A desordem se instalou dentro das células
sociais, as famílias. E com ela, as alterações do curso do desenvolvimento.
Crianças expostas aos temas de adultos, com os humores alterados pela vivência
do forte sentimento de impotência, regado a medo. Mas, antes, durante e depois,
a pandemia dos preconceitos. Temos muita dificuldade de conviver com diferenças
e diferentes. Eles nos ameaçam porque nos fazem sair da famosa zona de
conforto. Se não é igual, não sabemos como é, e temos medo da aproximação.
Qualquer traço do perfil do outro pode gerar um preconceito que deixa como
saldo a falsa sensação de que, por um atalho, chegamos à conclusão sobre aquela
diferença. O preconceito é a expressão da fixação numa fase do desenvolvimento
cognitivo em que a criança só raciocina com uma única variável. E, por isto,
ela incorre em erro. Esta é uma pandemia que dá lugar a outra, que hoje grita
por todos os cantos do mundo: a pandemia do racismo.
Uma criança pequena, quando perguntada o
que está vendo numa foto de duas crianças abraçadas, fala “um menino e uma
menina abraçados”, sem se referir a cor da pele deles. Mas, o racismo
estruturado traz para ela o adjetivo da cor da pele, que caminha no sentido de
se tornar o sujeito da frase. No mundo adulto ela aprende desde cedo a
diferenciar a cor da pele das pessoas e pela cor lhe atribuir adjetivos plenos
de preconceitos.
Vivemos agora, mundialmente, uma primeira
reação consistente da sociedade que questiona esta condição estrutural do
racismo. A pandemia do vírus não foi capaz de deter a indignação das pessoas. E
os protestos desafiaram o vírus. Mas, se as pessoas foram capazes de se
levantar contra uma imagem de opressão racista explícita que mata, entre nós,
não conseguimos reclamar do adolescente que também morreu de opressão racista
explícita. O joelho ou o fuzil, mas a naturalização deste tipo de conduta já é
estrutural em quase todos.
A pandemia da violência contra a mulher é
responsável pela opressão e morte de muitas. O Feminicídio e seus índices
galopantes. Não adianta ter uma lei, Lei Maria da Penha, específica e competente,
se não temos Políticas Públicas consistentes e consequentes. Falta a educação
do respeito e da empatia. O desejo de Poder absoluto destrói as palavras que
deveriam preencher os lugares interpessoais. E, como crianças, que ainda não
adquiriram um esboço de código moral, de código legal, vemos adultos agredindo,
violentando e matando mulheres, na maioria das vezes dentro de casa, portanto
na frente das crianças. Este é um comportamento que ensina para as crianças
testemunhas a violência e a submissão, ambas nocivas à vida em grupo.

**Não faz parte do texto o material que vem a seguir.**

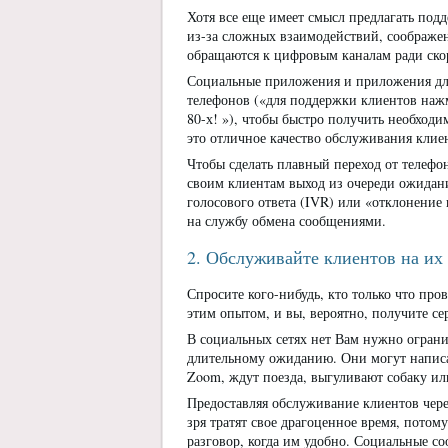
Хотя все еще имеет смысл предлагать по
из-за сложных взаимодействий, соображе
обращаются к цифровым каналам ради скор
Социальные приложения и приложения дл
телефонов («для поддержки клиентов нажм
80-х! »), чтобы быстро получить необхо
это отличное качество обслуживания клие
Чтобы сделать плавный переход от телеф
своим клиентам выход из очереди ожидан
голосового ответа (IVR) или «отклонение
на службу обмена сообщениями.
2. Обслуживайте клиентов на их
Спросите кого-нибудь, кто только что пр
этим опытом, и вы, вероятно, получите се
В социальных сетях нет Вам нужно ограни
длительному ожиданию. Они могут написа
Zoom, ждут поезда, выгуливают собаку ил
Предоставляя обслуживание клиентов чере
зря тратят свое драгоценное время, потом
разговор, когда им удобно. Социальные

Neste caldo sombrio, temos a pandemia do
egoísmo. Não há coletivo, Valoríza-se o narcisismo, antes de tudo. Crianças que
não aprendem a pensar e sentir no coletivo, não são capacitadas para a empatia
e para a cidadania. E mais, não serão líderes. Só conseguirão ser “chefes”
porque se acostumaram ao egoísmo e ao eixo dominador x dominado, opressor x
oprimido. Uma sociedade sem líderes é uma sociedade pobre de humanidade.